Analyzing Model Inferences

Once you've uploaded a model's inferences on a dataset through the Aquarium API, you can then begin to analyze your model's performance and more efficiently find insights in the underlying datasets.

Ultimately, the goal of most ML teams is to improve their model performance, so it's important to understand where your model is doing well / badly in order to improve it. We can also use to surface what parts of the dataset we should pay more attention to, either because the model is performing badly or because there's a problem with the underlying data.

To view inferences on a dataset, select a base dataset, choose a corresponding inferences set, and then click "Search." The Grid View will now render the data with both labels and model inferences. In this example, labels are rendered with solid lines and inferences with dashed lines.

Model Metrics View

The Model Metrics View is the fourth icon to the right of the search button.
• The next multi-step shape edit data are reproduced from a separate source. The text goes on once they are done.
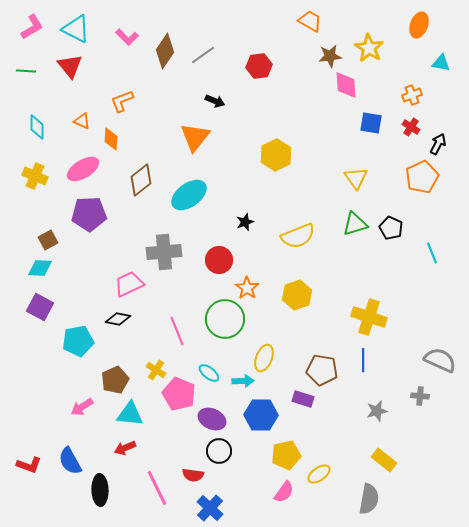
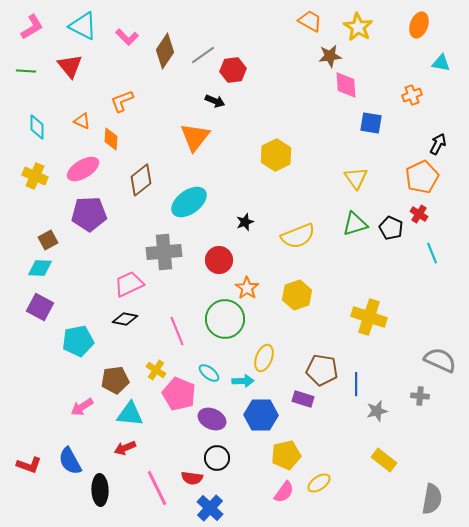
cyan triangle at (76, 29): moved 7 px right, 3 px up
yellow star at (369, 48): moved 11 px left, 21 px up
red hexagon at (259, 66): moved 26 px left, 4 px down
red cross at (411, 127): moved 8 px right, 87 px down
cyan ellipse at (189, 195): moved 7 px down
black diamond at (118, 319): moved 7 px right
blue line at (363, 360): moved 7 px left, 24 px down
brown pentagon at (115, 380): rotated 16 degrees clockwise
black circle at (219, 451): moved 2 px left, 7 px down
yellow ellipse at (319, 474): moved 9 px down
red semicircle at (193, 475): moved 1 px left, 3 px down
gray semicircle at (369, 499): moved 63 px right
Here, you can see a high level overview of the model's performance on the base dataset in a few forms:

You can also move the slider for parameters like confidence threshold and IOU matching threshold, and the metrics will recompute to reflect the model's performance with those parameters.

You can also click into an example in the confusion matrix, see examples of those types of confusions, and sort by the amount of confusion.

Exploring false positive car detections.

Many Class Metrics View

When the number of classes exceeds 25, the model metrics view switches from the grids above to a filterable table format for better legibility.

Selecting a row in the Classification Report (left) will filter the Confusion Matrix (right) to only rows where either GT or Prediction matches the selected class. Selecting a row in the Confusion Matrix will show examples of those types of confusions, and sort by the amount of confusion.

Surfacing Labeling Errors

Aquarium makes it easy to find the places where your model disagrees most with the data. Once you click on a confusion matrix box, you can sort examples to see high confidence disagreements, low confidence agreements, or by other common factors like IOU or box size.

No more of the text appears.